The trial for two people accused of being involved in the murder of 40-year-old Dale Watene began before Justice Gerald Nation in the High Court at Invercargill on Monday.
Sandy Maree Graham (32) is charged with his murder at Otautau on April 16, 2020.
George Ivor Hyde (24) is charged with accessory after the fact to murder at Otautau between April 16 and 27, 2020.
Mr Watene’s body was found about a month after he went missing in the Longwood Forest buried in a shallow grave.
On Monday defence lawyer for Graham, Sarah Saunderson-Warner, said Mr Watene had been shot but it was not done on purpose nor with murderous intent.
When questioned by Crown solicitor Mary-Jane Thomas this morning, Geoffrey Miller said he was the owner of a .22 Ruger rifle which had been lent to Graham.
On May 5 he collected the rifle from Mr Braven, who had picked it up from Graham’s house a few days before, as he needed it to shoot hares and possums at a farm.
After he collected it, he took it out to his back yard.
He didn’t believe the magazine was in the gun at the time and didn’t check it before he pulled the trigger, firing a bullet into the ground not realising there was still a bullet in the firearm.
On two occasions he remembered talking to Graham about the disappearance of Mr Watene.

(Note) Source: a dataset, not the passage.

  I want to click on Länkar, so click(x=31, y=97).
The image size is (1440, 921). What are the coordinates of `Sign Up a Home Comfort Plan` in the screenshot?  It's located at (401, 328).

On the first he asked her if she was involved in Mr Watene’s disappearance.
“She said that ‘Do you think I could do something like that?’. I said I’m not sure I wasn’t there so how would I know,” Mr Miller said.

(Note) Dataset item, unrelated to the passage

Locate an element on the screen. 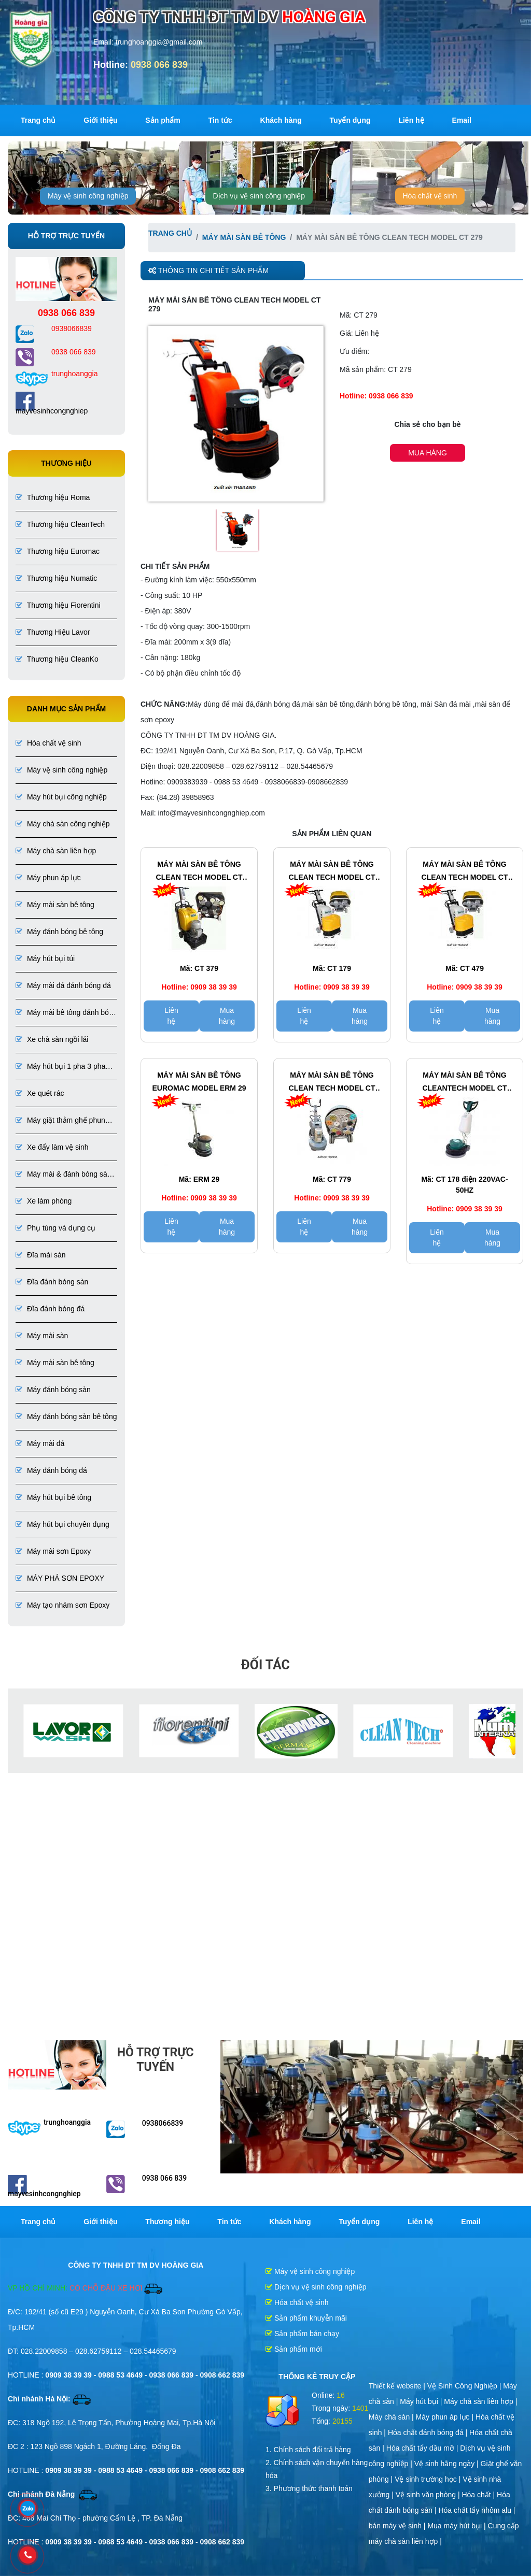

During another discussion he told Graham that the police had taken all his guns and said they were interested in a .22 calibre rifle.
“What did she say? Crown solicitor Ms Thomas asked him.

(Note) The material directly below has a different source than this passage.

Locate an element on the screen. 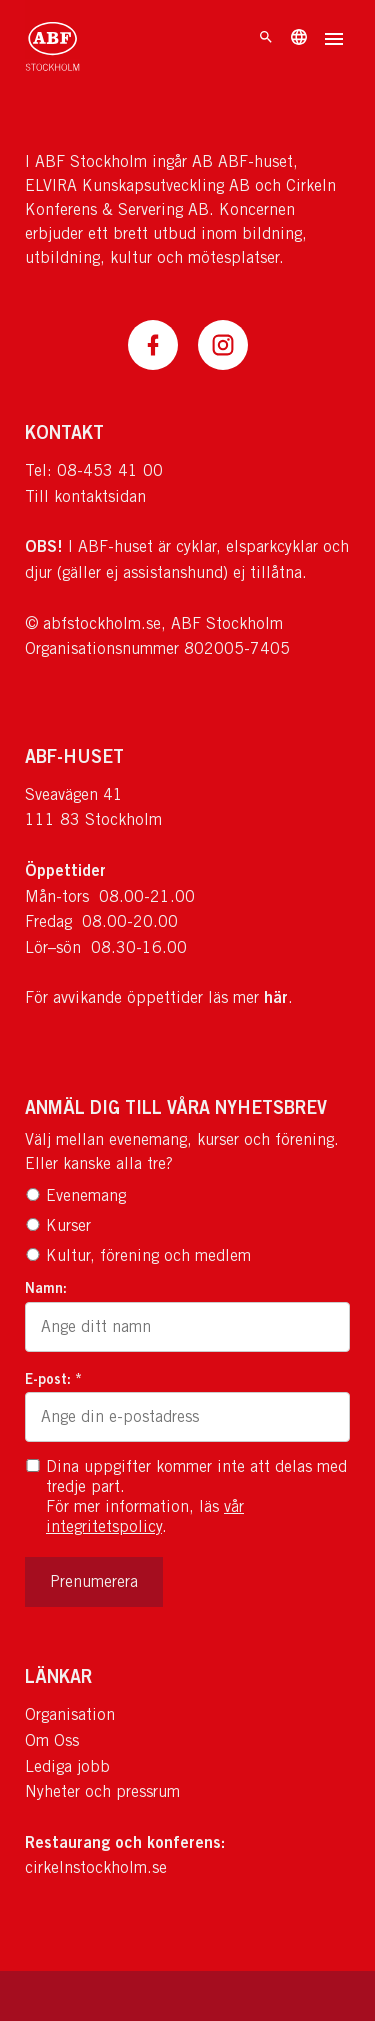 Image resolution: width=375 pixels, height=2021 pixels. vår integritetspolicy is located at coordinates (145, 1516).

“She said well she wished she’d never seen the gun, never got the gun.”
Under cross examination by Graham’s defence lawyer Philip Shamy, Mr Miller couldn’t remember for sure if the magazine was in the rifle or not when he fired the bullet into the ground outside his house.
Before the lunch break today, Graham’s second police interview from August 4, 2020 was played.
In it she admitted to Sergeant Fred Shandley she had sex once with Hyde, either a week or two weeks before the interview.
When Sgt Shandley put it to her that her friend said he had dropped the gun off at her house and only collected it at the start of May, she denied the allegation.